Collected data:
+--

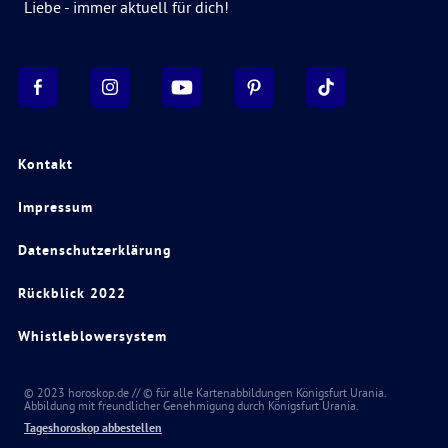
Liebe - immer aktuell für dich!
Kontakt
Impressum
Datenschutzerklärung
Rückblick 2022
Whistleblowersystem
© 2023 horoskop.de // © für alle Kartenabbildungen Königsfurt Urania.
Abbildung mit freundlicher Genehmigung durch Königsfurt Urania.
Tageshoroskop abbestellen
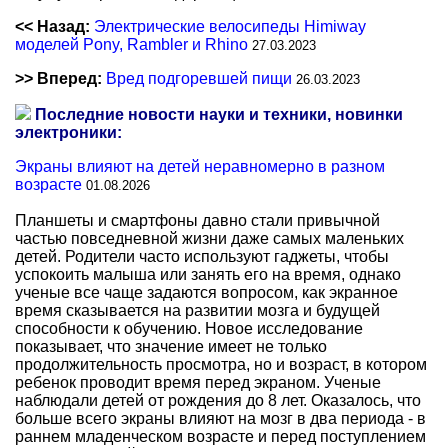
<< Назад:
Электрические велосипеды Himiway
моделей Pony, Rambler и Rhino
27.03.2023
>> Вперед:
Вред подгоревшей пищи
26.03.2023
Последние новости науки и техники, новинки
электроники:
Экраны влияют на детей неравномерно в разном
возрасте
01.08.2026
Планшеты и смартфоны давно стали привычной
частью повседневной жизни даже самых маленьких
детей. Родители часто используют гаджеты, чтобы
успокоить малыша или занять его на время, однако
ученые все чаще задаются вопросом, как экранное
время сказывается на развитии мозга и будущей
способности к обучению. Новое исследование
показывает, что значение имеет не только
продолжительность просмотра, но и возраст, в котором
ребенок проводит время перед экраном. Ученые
наблюдали детей от рождения до 8 лет. Оказалось, что
больше всего экраны влияют на мозг в два периода - в
раннем младенческом возрасте и перед поступлением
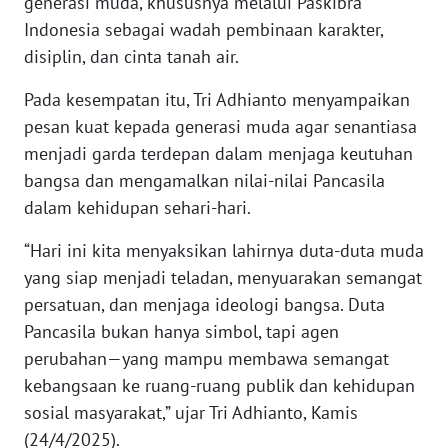
generasi muda, khususnya melalui Paskibra
RIAU
Indonesia sebagai wadah pembinaan karakter,
disiplin, dan cinta tanah air.
WN
SERAMBI
Pada kesempatan itu, Tri Adhianto menyampaikan
pesan kuat kepada generasi muda agar senantiasa
WN
menjadi garda terdepan dalam menjaga keutuhan
JAMBI
bangsa dan mengamalkan nilai-nilai Pancasila
dalam kehidupan sehari-hari.
WN
SULTRA
“Hari ini kita menyaksikan lahirnya duta-duta muda
yang siap menjadi teladan, menyuarakan semangat
WN
NTB
persatuan, dan menjaga ideologi bangsa. Duta
Pancasila bukan hanya simbol, tapi agen
WN
perubahan—yang mampu membawa semangat
SULTENG
kebangsaan ke ruang-ruang publik dan kehidupan
sosial masyarakat,” ujar Tri Adhianto, Kamis
WN
(24/4/2025).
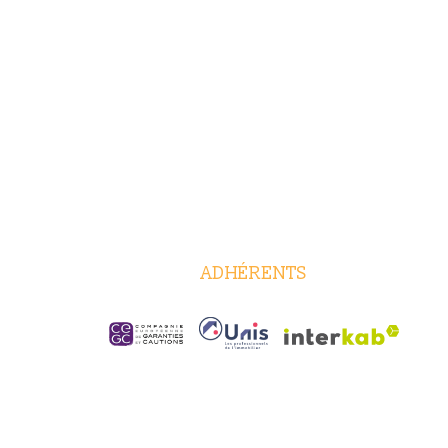
ADHÉRENTS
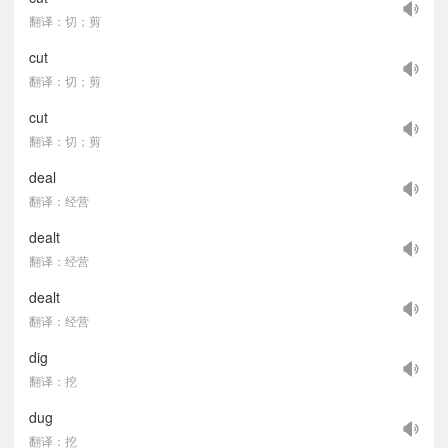
翻译：切；剪
cut
翻译：切；剪
cut
翻译：切；剪
deal
翻译：经营
dealt
翻译：经营
dealt
翻译：经营
dig
翻译：挖
dug
翻译：挖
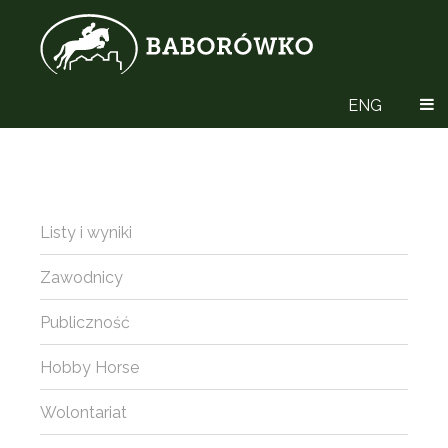
ENG
Listy i wyniki
Zawodnicy
Publiczność
Hobby Horse
Wolontariat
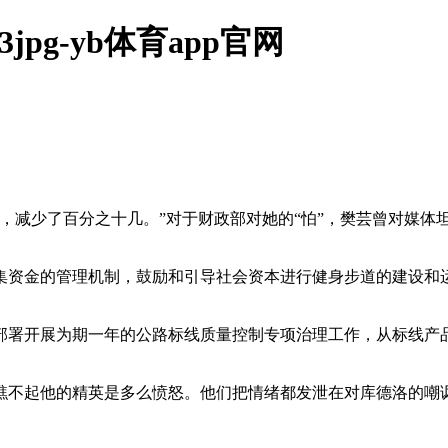
11683jpg-yb体育app官网
专项转移支付增长率，减少了百分之十几。”对于财政部对她的“怕”，樊芸曾
集资金的管理机制，鼓励和引导社会资本进行健身步道的建设和运
展为期一年的公路标线质量控制专项治理工作，从标线产品入尝工程设计
贯瞧不起他的精英是多么愤怒。他们把情绪都发泄在对库德洛的嘲讽、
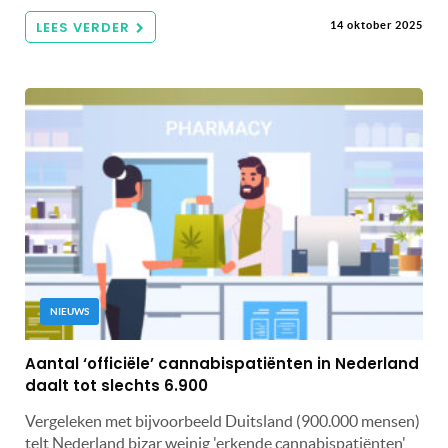
LEES VERDER
14 oktober 2025
NIEUWS
Aantal ‘officiële’ cannabispatiënten in Nederland
daalt tot slechts 6.900
Vergeleken met bijvoorbeeld Duitsland (900.000 mensen)
telt Nederland bizar weinig 'erkende cannabispatiënten'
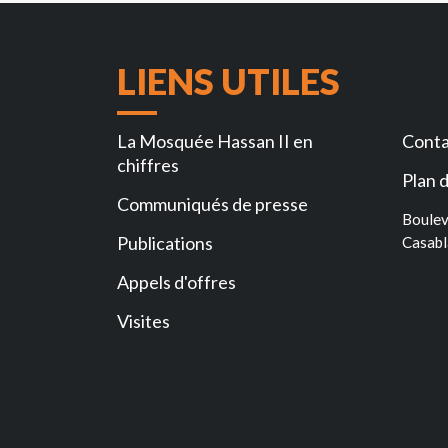
LIENS UTILES
La Mosquée Hassan II en
Conta
chiffres
Plan d
Communiqués de presse
Boulev
Publications
Casabl
Appels d'offres
Visites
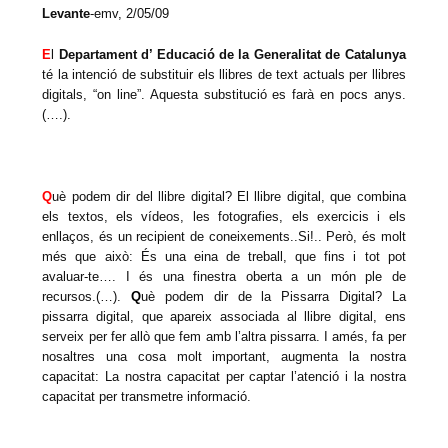
Levante
-emv, 2/05/09
E
l
Departament d’ Educació de la Generalitat de Catalunya
té la intenció de substituir els llibres de text actuals per llibres
digitals, “on line”. Aquesta substitució es farà en pocs anys.
(….).
Q
uè podem dir del llibre digital? El llibre digital, que combina
els textos, els vídeos, les fotografies, els exercicis i els
enllaços, és un recipient de coneixements..Si!.. Però, és molt
més que això: És una eina de treball, que fins i tot pot
avaluar-te…. I és una finestra oberta a un món ple de
recursos.(…).
Q
uè podem dir de la Pissarra Digital? La
pissarra digital, que apareix associada al llibre digital, ens
serveix per fer allò que fem amb l’altra pissarra. I amés, fa per
nosaltres una cosa molt important, augmenta la nostra
capacitat: La nostra capacitat per captar l’atenció i la nostra
capacitat per transmetre informació.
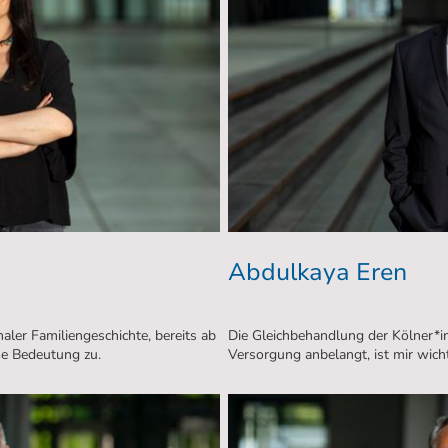
Abdulkaya Eren
aler Familiengeschichte, bereits ab
Die Gleichbehandlung der Kölner*i
oße Bedeutung zu.
Versorgung anbelangt, ist mir wicht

+--

### ABOUT THIS EXERCISE
For each line in the data above that contains the string "детей", extract the line.

### THE ANSWER
Экраны влияют на детей неравномерно в разном
детей. Родители часто используют гаджеты, чтобы
наблюдали детей от рождения до 8 лет. Оказалось, что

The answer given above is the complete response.